Seguros Contemporâneos

Aplicabilidade do CDC e a inversão do ônus da prova nas ações judiciais de seguro agro

Autores

  • Carla Cunha

    é sócia gestora da área de Seguros e Resseguros no Escritório CGV Advogados (filial São Paulo) especialista em Direito dos Seguros e Resseguros e em Liderança e Gestão de Pessoas pelo Insper.

  • Luiza Terra

    é advogada na área estratégica de Seguros no Escritório CGV Advogados pós-graduanda em Direito de Família e Sucessões pela Pontifícia Universidade Católica do Rio de Janeiro (PUC-Rio) e bacharel em direito magna cum laude pela Universidade Federal do Rio de Janeiro (UFRJ).

18 de abril de 2024, 8h00

O seguro agrícola, ou, como popularmente conhecido, o seguro agro, é um ramo promissor no mercado securitário. Com o excepcional crescimento de 15,1% em 2023, o agronegócio foi o setor que mais contribuiu para o Produto Interno Bruto (PIB) do país naquele ano, que aumentou 2,9% em relação ao ano de 2022 [1]. Deste aumento, incríveis 1,3% correspondem apenas à agropecuária [2].

Assim como a arte pode imitar a vida (ou vice-versa), o direito reflete as dinâmicas da sociedade em que vivemos. Neste contexto, temos observado um amadurecimento do judiciário no enfrentamento de questões ligadas ao direito agrário e ao direito dos seguros.

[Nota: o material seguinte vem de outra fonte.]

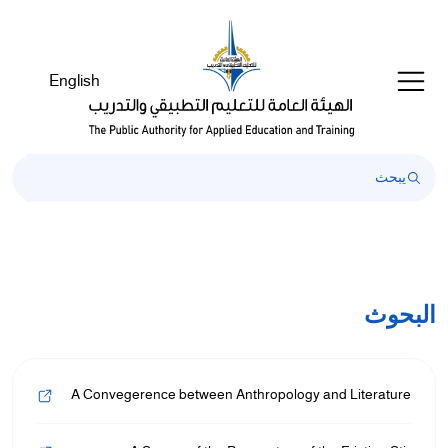
Welcom
t
Al
English
i
On
Accessibilit
scree
reader
T
star
th
Al
i
البحوث
On
Accessibilit
scree
reader
A Convegerence between Anthropology and Literature
pres
"Ctr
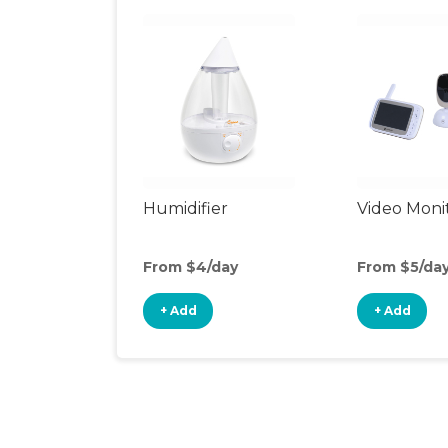
Humidifier
Video Moni
From $4/day
From $5/da
+ Add
+ Add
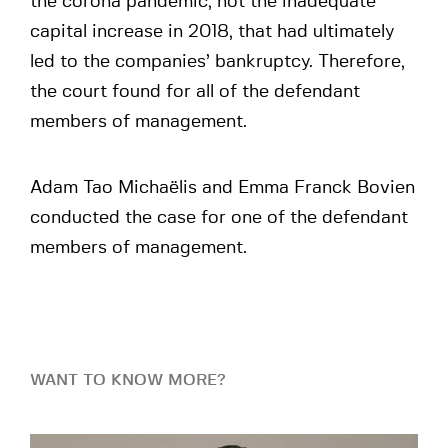
the corona pandemic, not the inadequate
capital increase in 2018, that had ultimately
led to the companies’ bankruptcy. Therefore,
the court found for all of the defendant
members of management.
Adam Tao Michaëlis and Emma Franck Bovien
conducted the case for one of the defendant
members of management.
WANT TO KNOW MORE?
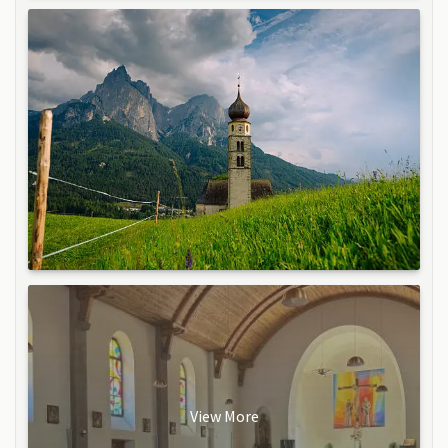
View More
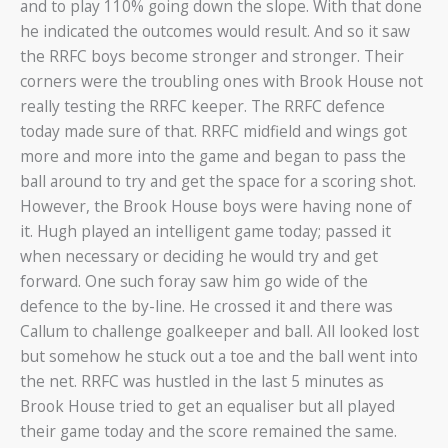
and to play 110% going down the slope. With that done
he indicated the outcomes would result. And so it saw
the RRFC boys become stronger and stronger. Their
corners were the troubling ones with Brook House not
really testing the RRFC keeper. The RRFC defence
today made sure of that. RRFC midfield and wings got
more and more into the game and began to pass the
ball around to try and get the space for a scoring shot.
However, the Brook House boys were having none of
it. Hugh played an intelligent game today; passed it
when necessary or deciding he would try and get
forward. One such foray saw him go wide of the
defence to the by-line. He crossed it and there was
Callum to challenge goalkeeper and ball. All looked lost
but somehow he stuck out a toe and the ball went into
the net. RRFC was hustled in the last 5 minutes as
Brook House tried to get an equaliser but all played
their game today and the score remained the same.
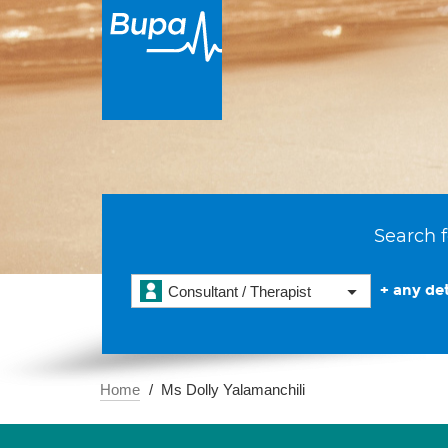
Search f
+ any det
Consultant / Therapist
Home
Ms Dolly Yalamanchili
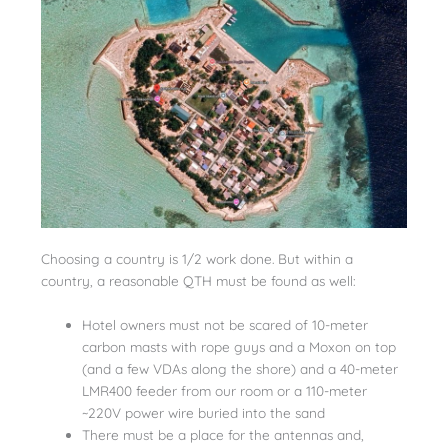
Choosing a country is 1/2 work done. But within a
country, a reasonable QTH must be found as well:
Hotel owners must not be scared of 10-meter
carbon masts with rope guys and a Moxon on top
(and a few VDAs along the shore) and a 40-meter
LMR400 feeder from our room or a 110-meter
~220V power wire buried into the sand
There must be a place for the antennas and,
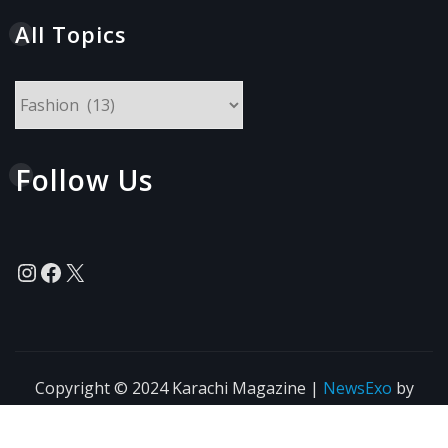
All Topics
All
Topics
Follow Us
Instagram
Facebook
X
Copyright © 2024 Karachi Magazine
|
NewsExo
by
ThemeArile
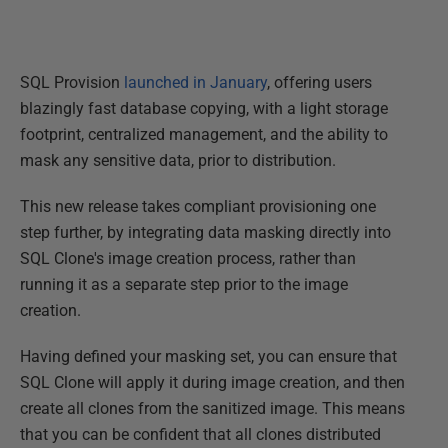
SQL Provision
launched in January
, offering users
blazingly fast database copying, with a light storage
footprint, centralized management, and the ability to
mask any sensitive data, prior to distribution.
This new release takes compliant provisioning one
step further, by integrating data masking directly into
SQL Clone's image creation process, rather than
running it as a separate step prior to the image
creation.
Having defined your masking set, you can ensure that
SQL Clone will apply it during image creation, and then
create all clones from the sanitized image. This means
that you can be confident that all clones distributed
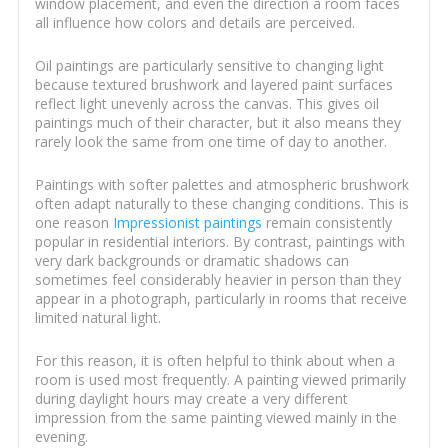
window placement, and even the direction a room faces
all influence how colors and details are perceived.
Oil paintings are particularly sensitive to changing light
because textured brushwork and layered paint surfaces
reflect light unevenly across the canvas. This gives oil
paintings much of their character, but it also means they
rarely look the same from one time of day to another.
Paintings with softer palettes and atmospheric brushwork
often adapt naturally to these changing conditions. This is
one reason
Impressionist paintings
remain consistently
popular in residential interiors. By contrast, paintings with
very dark backgrounds or dramatic shadows can
sometimes feel considerably heavier in person than they
appear in a photograph, particularly in rooms that receive
limited natural light.
For this reason, it is often helpful to think about when a
room is used most frequently. A painting viewed primarily
during daylight hours may create a very different
impression from the same painting viewed mainly in the
evening.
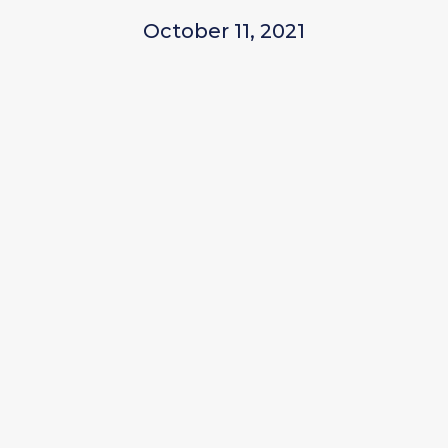
October 11, 2021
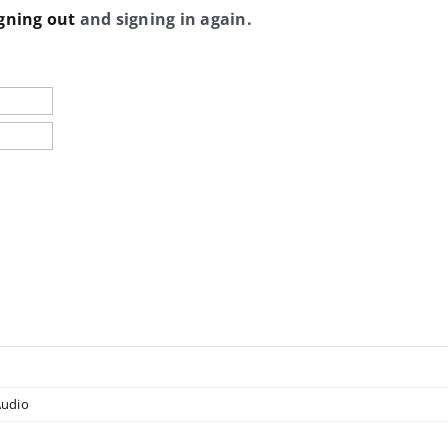
gning out
and signing in again.
udio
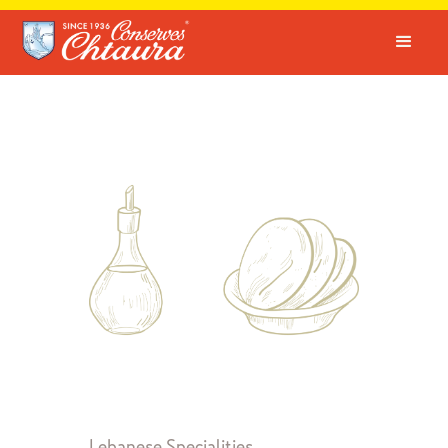
Lebanese Specialities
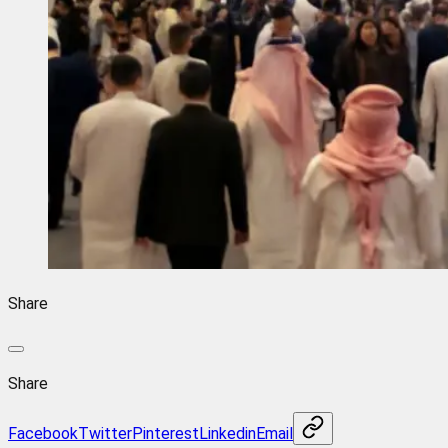
Share
Share
Facebook
Twitter
Pinterest
Linkedin
Email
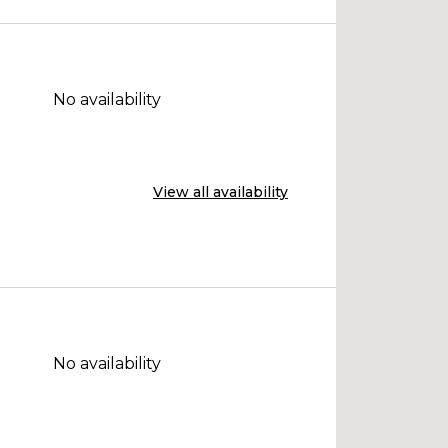
No availability
View all availability
No availability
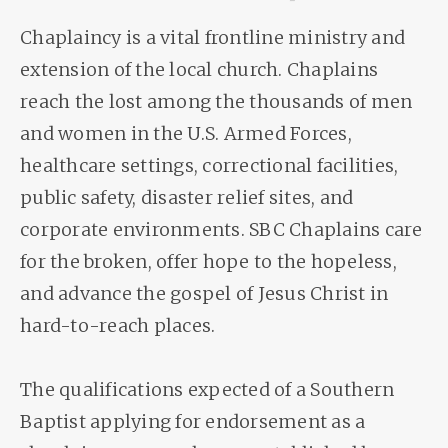
Chaplaincy is a vital frontline ministry and
extension of the local church. Chaplains
reach the lost among the thousands of men
and women in the U.S. Armed Forces,
healthcare settings, correctional facilities,
public safety, disaster relief sites, and
corporate environments. SBC Chaplains care
for the broken, offer hope to the hopeless,
and advance the gospel of Jesus Christ in
hard-to-reach places.
The qualifications expected of a Southern
Baptist applying for endorsement as a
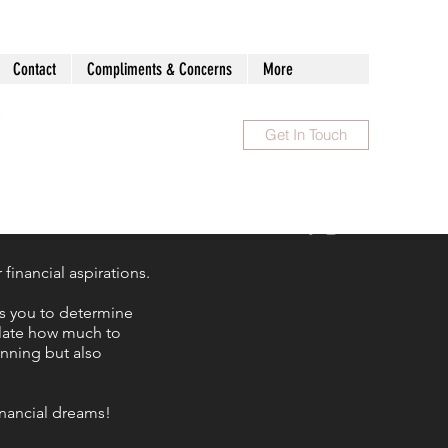
Contact
Compliments & Concerns
More
Get In Touch
1300 983 086
inancial aspirations.
ws you to determine
ulate how much to
anning but also
financial dreams!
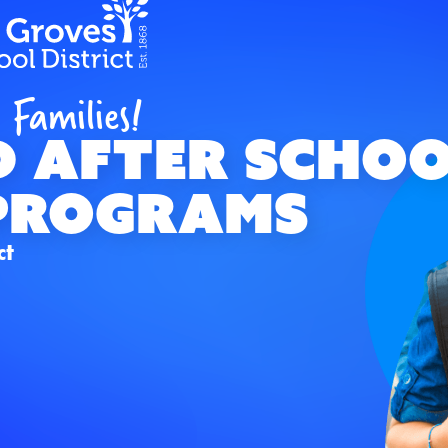
 Families!
d AFTER SCHO
Programs
ct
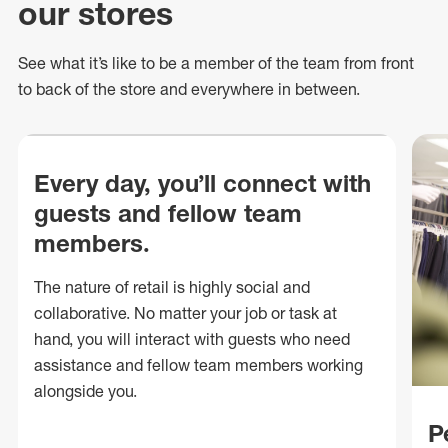
our stores
See what
it’s
like to be a member of the team from front
to back of
the store
and everywhere in between.
Every day, you’ll connect with
guests and fellow team
members.
The nature of retail is highly social and
collaborative. No matter your job or task at
hand, you will interact with guests who need
assistance and fellow team members working
alongside you.
P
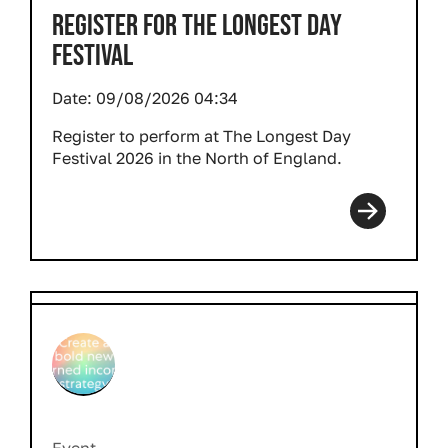
REGISTER FOR THE LONGEST DAY
FESTIVAL
Date:
09/08/2026 04:34
Register to perform at The Longest Day
Festival 2026 in the North of England.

Esse ponto é especialmente evidente em casos relacionados ao seguro agrícola e à (in)aplicabilidade do Código de Defesa do Consumidor, bem como à inversão do ônus da prova, temas que abordaremos neste artigo, sem a pretensão de esgotar a discussão.

1. Há relação de consumo no Direito Securitário Agrário?

A Lei nº 8.078, de 1990, que dispõe sobre a proteção ao consumidor, foi paradigmática para reestabelecer a Justiça e a equidade nas chamadas relações de consumo [3], uma vez que representou uma significativa conquista no âmbito legislativo brasileiro, estabelecendo bases fundamentais para a proteção dos direitos dos consumidores, tais como

“[a] vedação às cláusulas abusivas, resolução unilateral de contratos, o estabelecimento da inversão do ônus da prova, entre outros instrumentos, [que] foram e, até hoje, são essenciais à promoção de equilíbrio contratual no seio dessas chamadas relações jurídicas caracterizadas pela hipossuficiência de seus partícipes” [4].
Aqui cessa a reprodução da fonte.